■ Structured page parsing data:
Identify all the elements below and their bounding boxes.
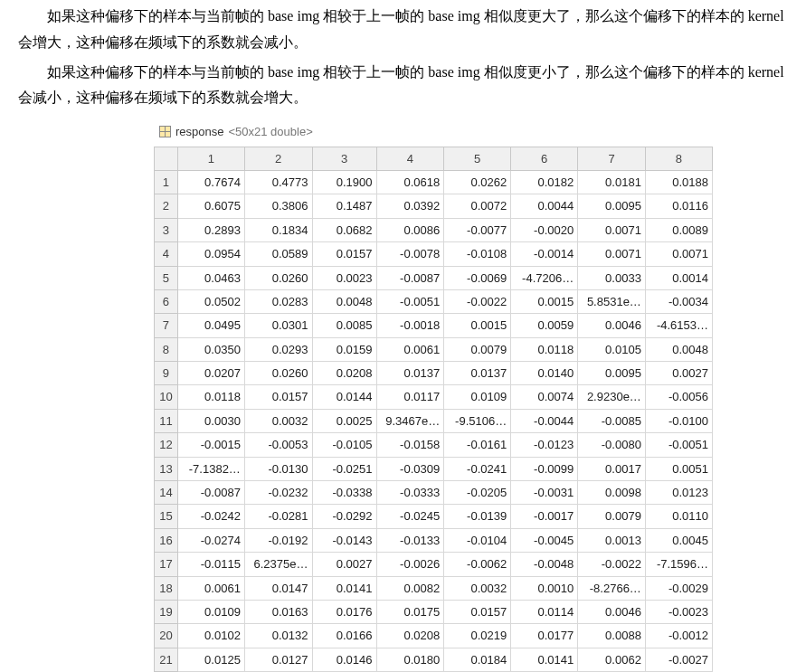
cell[interactable]: 0.0208 — [312, 362, 376, 385]
cell[interactable]: 0.0166 — [312, 624, 376, 648]
cell[interactable]: -0.0053 — [244, 433, 312, 457]
cell[interactable]: 0.0157 — [312, 242, 376, 266]
cell[interactable]: -0.0274 — [177, 528, 244, 552]
cell[interactable]: 0.0046 — [578, 314, 646, 337]
cell[interactable]: 0.0095 — [578, 194, 646, 218]
cell[interactable]: 0.0015 — [444, 314, 511, 337]
cell[interactable]: 0.0188 — [645, 170, 712, 194]
cell[interactable]: 0.0589 — [244, 242, 312, 266]
cell[interactable]: 0.0157 — [244, 385, 312, 409]
cell[interactable]: 0.0088 — [578, 624, 646, 648]
cell[interactable]: -0.0143 — [312, 528, 376, 552]
cell[interactable]: 0.0102 — [177, 624, 244, 648]
cell[interactable]: 0.0260 — [244, 362, 312, 385]
cell[interactable]: 0.0141 — [312, 576, 376, 600]
cell[interactable]: -0.0242 — [177, 505, 244, 528]
cell[interactable]: -0.0105 — [312, 433, 376, 457]
cell[interactable]: 0.0051 — [645, 457, 712, 480]
cell[interactable]: -0.0333 — [376, 481, 444, 505]
cell[interactable]: -0.0232 — [244, 481, 312, 505]
cell[interactable]: -0.0309 — [376, 457, 444, 480]
cell[interactable]: 0.0072 — [444, 194, 511, 218]
cell[interactable]: -0.0139 — [444, 505, 511, 528]
cell[interactable]: 0.0025 — [312, 409, 376, 432]
cell[interactable]: 0.0207 — [177, 362, 244, 385]
cell[interactable]: 0.0392 — [376, 194, 444, 218]
cell[interactable]: 0.0177 — [511, 624, 578, 648]
cell[interactable]: -0.0044 — [511, 409, 578, 432]
cell[interactable]: 0.0147 — [244, 576, 312, 600]
cell[interactable]: 0.0283 — [244, 289, 312, 313]
cell[interactable]: 0.0059 — [511, 314, 578, 337]
cell[interactable]: 0.0109 — [444, 385, 511, 409]
cell[interactable]: 0.0117 — [376, 385, 444, 409]
cell[interactable]: 0.0082 — [376, 576, 444, 600]
cell[interactable]: -4.6153… — [645, 314, 712, 337]
cell[interactable]: 6.2375e… — [244, 553, 312, 576]
cell[interactable]: 0.0044 — [511, 194, 578, 218]
cell[interactable]: -0.0245 — [376, 505, 444, 528]
cell[interactable]: -0.0087 — [376, 266, 444, 289]
cell[interactable]: -0.0051 — [376, 289, 444, 313]
cell[interactable]: -0.0100 — [645, 409, 712, 432]
cell[interactable]: -0.0338 — [312, 481, 376, 505]
cell[interactable]: -0.0018 — [376, 314, 444, 337]
cell[interactable]: -0.0014 — [511, 242, 578, 266]
cell[interactable]: 0.0030 — [177, 409, 244, 432]
cell[interactable]: 0.0163 — [244, 601, 312, 624]
cell[interactable]: 0.0032 — [244, 409, 312, 432]
cell[interactable]: 0.0618 — [376, 170, 444, 194]
cell[interactable]: -0.0056 — [645, 385, 712, 409]
cell[interactable]: -0.0017 — [511, 505, 578, 528]
cell[interactable]: 0.0071 — [578, 242, 646, 266]
cell[interactable]: -0.0205 — [444, 481, 511, 505]
cell[interactable]: 0.0175 — [376, 601, 444, 624]
cell[interactable]: 0.0350 — [177, 337, 244, 361]
cell[interactable]: -0.0251 — [312, 457, 376, 480]
cell[interactable]: 0.0109 — [177, 601, 244, 624]
cell[interactable]: 0.0110 — [645, 505, 712, 528]
cell[interactable]: -0.0029 — [645, 576, 712, 600]
cell[interactable]: 9.3467e… — [376, 409, 444, 432]
cell[interactable]: -0.0133 — [376, 528, 444, 552]
cell[interactable]: -8.2766… — [578, 576, 646, 600]
cell[interactable]: 0.0014 — [645, 266, 712, 289]
cell[interactable]: 0.0071 — [578, 218, 646, 241]
cell[interactable]: 0.0010 — [511, 576, 578, 600]
cell[interactable]: 0.0502 — [177, 289, 244, 313]
cell[interactable]: -9.5106… — [444, 409, 511, 432]
cell[interactable]: -0.0069 — [444, 266, 511, 289]
cell[interactable]: -0.0123 — [511, 433, 578, 457]
cell[interactable]: 0.0032 — [444, 576, 511, 600]
cell[interactable]: -0.0085 — [578, 409, 646, 432]
cell[interactable]: 0.0086 — [376, 218, 444, 241]
cell[interactable]: 0.0095 — [578, 362, 646, 385]
cell[interactable]: 0.0262 — [444, 170, 511, 194]
cell[interactable]: 0.0954 — [177, 242, 244, 266]
cell[interactable]: 0.0105 — [578, 337, 646, 361]
cell[interactable]: 0.4773 — [244, 170, 312, 194]
cell[interactable]: 0.0017 — [578, 457, 646, 480]
cell[interactable]: -0.0051 — [645, 433, 712, 457]
cell[interactable]: 0.0144 — [312, 385, 376, 409]
cell[interactable]: -0.0020 — [511, 218, 578, 241]
cell[interactable]: 0.1487 — [312, 194, 376, 218]
cell[interactable]: -0.0080 — [578, 433, 646, 457]
cell[interactable]: 0.1834 — [244, 218, 312, 241]
cell[interactable]: 0.0027 — [645, 362, 712, 385]
cell[interactable]: 5.8531e… — [578, 289, 646, 313]
cell[interactable]: 0.0159 — [312, 337, 376, 361]
cell[interactable]: 0.0184 — [444, 648, 511, 671]
cell[interactable]: 0.0208 — [376, 624, 444, 648]
cell[interactable]: 2.9230e… — [578, 385, 646, 409]
cell[interactable]: 0.0033 — [578, 266, 646, 289]
cell[interactable]: 0.0463 — [177, 266, 244, 289]
cell[interactable]: -0.0192 — [244, 528, 312, 552]
cell[interactable]: 0.7674 — [177, 170, 244, 194]
cell[interactable]: 0.0114 — [511, 601, 578, 624]
cell[interactable]: 0.0079 — [578, 505, 646, 528]
cell[interactable]: -0.0022 — [444, 289, 511, 313]
cell[interactable]: 0.0015 — [511, 289, 578, 313]
cell[interactable]: 0.0013 — [578, 528, 646, 552]
cell[interactable]: -0.0099 — [511, 457, 578, 480]
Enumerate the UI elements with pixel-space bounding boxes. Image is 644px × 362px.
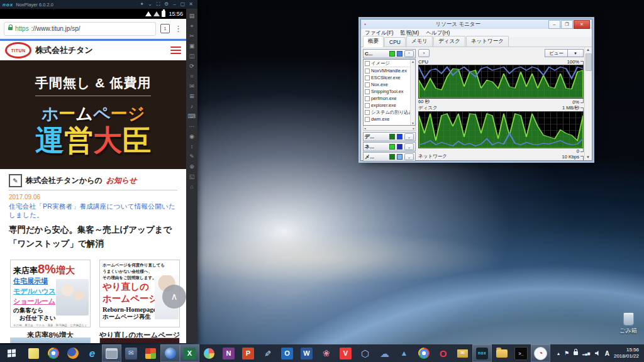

■ EXERCISE GOAL: When a line of the records includes "bounding", that line belongs in the answer.

■ EXPECTED OUTPUT:
Identify all the elements below and their bounding boxes.
Enumerate the UI elements with pixel-space bounding boxes. Image is 644px × 362px.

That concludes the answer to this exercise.